◆ Task description
Filter out every line below that lacks "tool", and copy the rest.

==== Supplied material

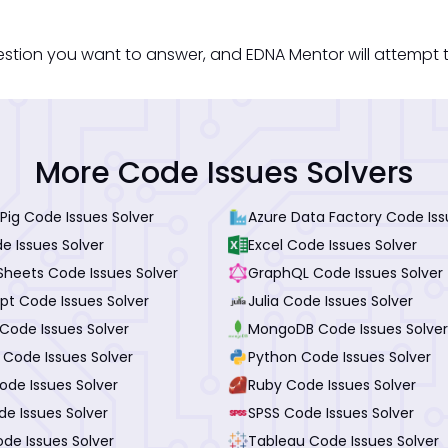
estion you want to answer, and EDNA Mentor will attempt t
More Code Issues Solvers
Pig Code Issues Solver
Azure Data Factory Code Iss
e Issues Solver
Excel Code Issues Solver
Sheets Code Issues Solver
GraphQL Code Issues Solver
pt Code Issues Solver
Julia Code Issues Solver
Code Issues Solver
MongoDB Code Issues Solver
 Code Issues Solver
Python Code Issues Solver
ode Issues Solver
Ruby Code Issues Solver
de Issues Solver
SPSS Code Issues Solver
de Issues Solver
Tableau Code Issues Solver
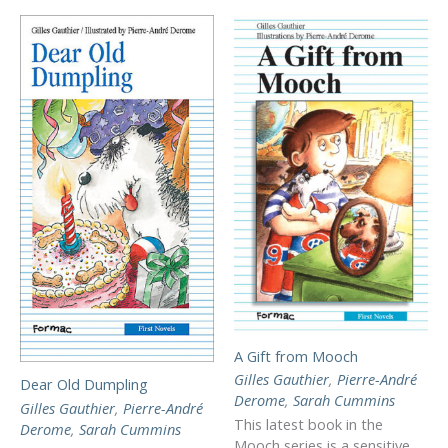
A Gift from Mooch
Gilles Gauthier
,
Pierre-André
Dear Old Dumpling
Derome
,
Sarah Cummins
Gilles Gauthier
,
Pierre-André
This latest book in the
Derome
,
Sarah Cummins
Mooch series is a sensitive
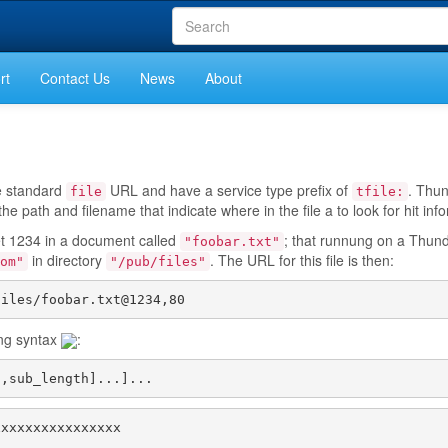
rt
Contact Us
News
About
he standard
URL and have a service type prefix of
. Thu
file
tfile:
e path and filename that indicate where in the file a to look for hit inf
et 1234 in a document called
; that runnung on a Thun
"foobar.txt"
in directory
. The URL for this file is then:
om"
"/pub/files"
files/foobar.txt@1234,80
ing syntax
:
t,sub_length]...]...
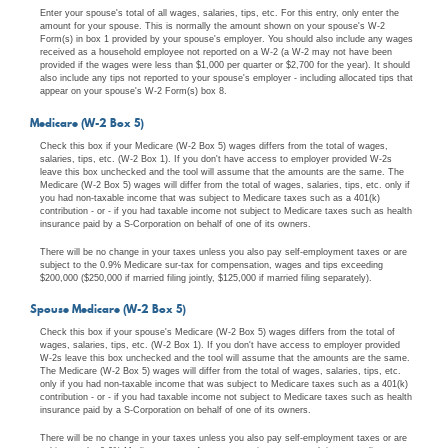
Enter your spouse's total of all wages, salaries, tips, etc. For this entry, only enter the
amount for your spouse. This is normally the amount shown on your spouse's W-2
Form(s) in box 1 provided by your spouse's employer. You should also include any wages
received as a household employee not reported on a W-2 (a W-2 may not have been
provided if the wages were less than $1,000 per quarter or $2,700 for the year). It should
also include any tips not reported to your spouse's employer - including allocated tips that
appear on your spouse's W-2 Form(s) box 8.
Medicare (W-2 Box 5)
Check this box if your Medicare (W-2 Box 5) wages differs from the total of wages,
salaries, tips, etc. (W-2 Box 1). If you don't have access to employer provided W-2s
leave this box unchecked and the tool will assume that the amounts are the same. The
Medicare (W-2 Box 5) wages will differ from the total of wages, salaries, tips, etc. only if
you had non-taxable income that was subject to Medicare taxes such as a 401(k)
contribution - or - if you had taxable income not subject to Medicare taxes such as health
insurance paid by a S-Corporation on behalf of one of its owners.
There will be no change in your taxes unless you also pay self-employment taxes or are
subject to the 0.9% Medicare sur-tax for compensation, wages and tips exceeding
$200,000 ($250,000 if married filing jointly, $125,000 if married filing separately).
Spouse Medicare (W-2 Box 5)
Check this box if your spouse's Medicare (W-2 Box 5) wages differs from the total of
wages, salaries, tips, etc. (W-2 Box 1). If you don't have access to employer provided
W-2s leave this box unchecked and the tool will assume that the amounts are the same.
The Medicare (W-2 Box 5) wages will differ from the total of wages, salaries, tips, etc.
only if you had non-taxable income that was subject to Medicare taxes such as a 401(k)
contribution - or - if you had taxable income not subject to Medicare taxes such as health
insurance paid by a S-Corporation on behalf of one of its owners.
There will be no change in your taxes unless you also pay self-employment taxes or are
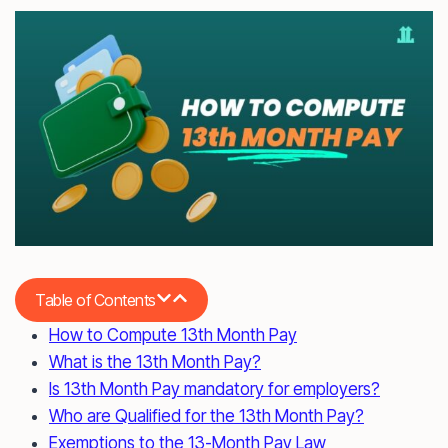
Table of Contents
How to Compute 13th Month Pay
What is the 13th Month Pay?
Is 13th Month Pay mandatory for employers?
Who are Qualified for the 13th Month Pay?
Exemptions to the 13-Month Pay Law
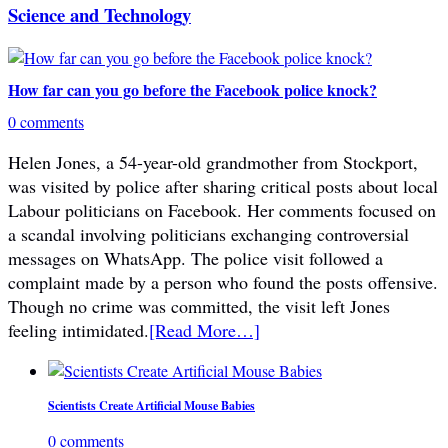
Science and Technology
How far can you go before the Facebook police knock?
0 comments
Helen Jones, a 54-year-old grandmother from Stockport,
was visited by police after sharing critical posts about local
Labour politicians on Facebook. Her comments focused on
a scandal involving politicians exchanging controversial
messages on WhatsApp. The police visit followed a
complaint made by a person who found the posts offensive.
Though no crime was committed, the visit left Jones
feeling intimidated.
[Read More…]
Scientists Create Artificial Mouse Babies
0 comments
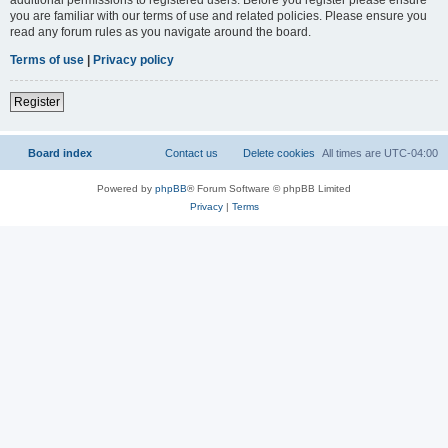
you are familiar with our terms of use and related policies. Please ensure you
read any forum rules as you navigate around the board.
Terms of use
|
Privacy policy
Register
Board index
Contact us
Delete cookies
All times are
UTC-04:00
Powered by
phpBB
® Forum Software © phpBB Limited
Privacy
|
Terms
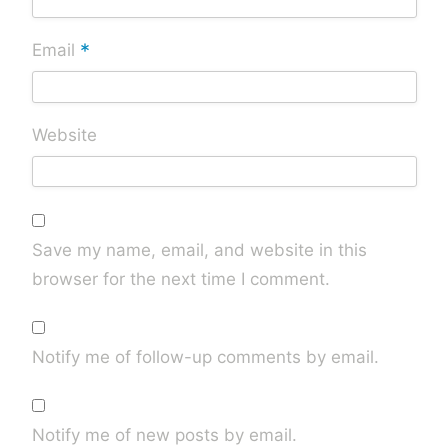
*
Email
Website
Save my name, email, and website in this
browser for the next time I comment.
Notify me of follow-up comments by email.
Notify me of new posts by email.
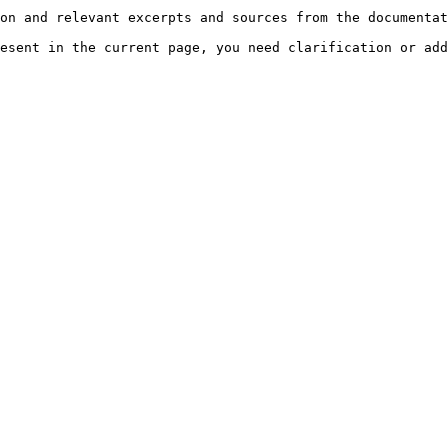
on and relevant excerpts and sources from the documentat
esent in the current page, you need clarification or add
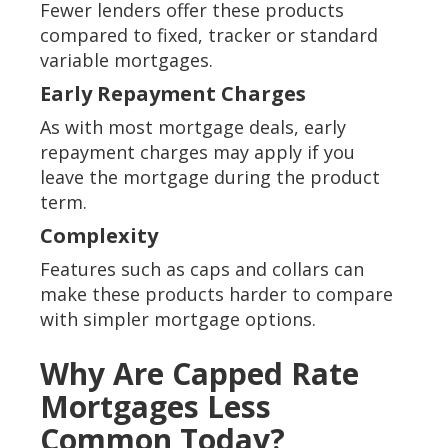
Fewer lenders offer these products
compared to fixed, tracker or standard
variable mortgages.
Early Repayment Charges
As with most mortgage deals, early
repayment charges may apply if you
leave the mortgage during the product
term.
Complexity
Features such as caps and collars can
make these products harder to compare
with simpler mortgage options.
Why Are Capped Rate
Mortgages Less
Common Today?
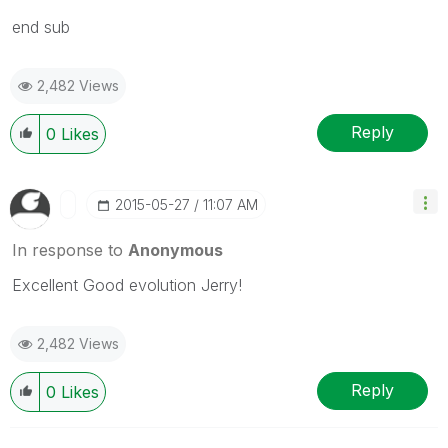
end sub
2,482 Views
Reply
0
Likes
‎2015-05-27
11:07 AM
In response to
Anonymous
Excellent Good evolution Jerry!
2,482 Views
Reply
0
Likes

========

◆ Finished task
leave this box unchecked and the tool will assume that the amounts are the same. The
W-2s leave this box unchecked and the tool will assume that the amounts are the same.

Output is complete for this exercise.